▶
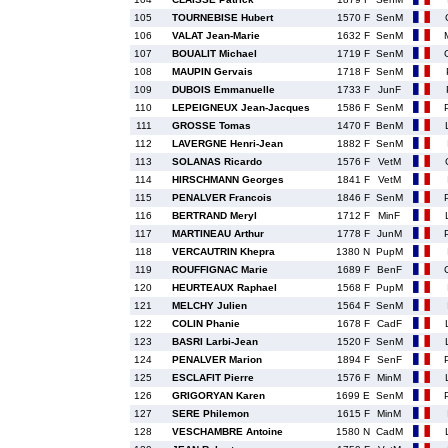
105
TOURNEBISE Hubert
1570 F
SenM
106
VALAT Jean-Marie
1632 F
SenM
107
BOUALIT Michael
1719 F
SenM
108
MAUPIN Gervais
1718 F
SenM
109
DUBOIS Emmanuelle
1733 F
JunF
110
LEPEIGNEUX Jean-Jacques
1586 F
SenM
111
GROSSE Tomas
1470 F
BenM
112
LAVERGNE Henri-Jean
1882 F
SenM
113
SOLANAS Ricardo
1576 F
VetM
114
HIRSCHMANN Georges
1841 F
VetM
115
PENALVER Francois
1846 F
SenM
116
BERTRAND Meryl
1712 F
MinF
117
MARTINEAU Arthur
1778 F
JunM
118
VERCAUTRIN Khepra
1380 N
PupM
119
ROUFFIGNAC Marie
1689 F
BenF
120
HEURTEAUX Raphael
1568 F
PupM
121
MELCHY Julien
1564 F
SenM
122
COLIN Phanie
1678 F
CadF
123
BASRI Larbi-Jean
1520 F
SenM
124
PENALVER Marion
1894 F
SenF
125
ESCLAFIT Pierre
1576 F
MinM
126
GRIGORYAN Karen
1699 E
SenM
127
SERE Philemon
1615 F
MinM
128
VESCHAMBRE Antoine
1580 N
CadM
◀
▶
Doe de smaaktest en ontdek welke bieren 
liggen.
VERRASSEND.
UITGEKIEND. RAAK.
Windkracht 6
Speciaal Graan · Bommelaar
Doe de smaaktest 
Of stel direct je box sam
◀
▶
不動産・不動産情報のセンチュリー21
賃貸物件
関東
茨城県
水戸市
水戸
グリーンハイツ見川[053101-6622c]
◀
▶ [Exercise description] Show every line in the entries where the string "PENALVER" occurs.

▶ [Answer space]
PENALVER Francois
PENALVER Marion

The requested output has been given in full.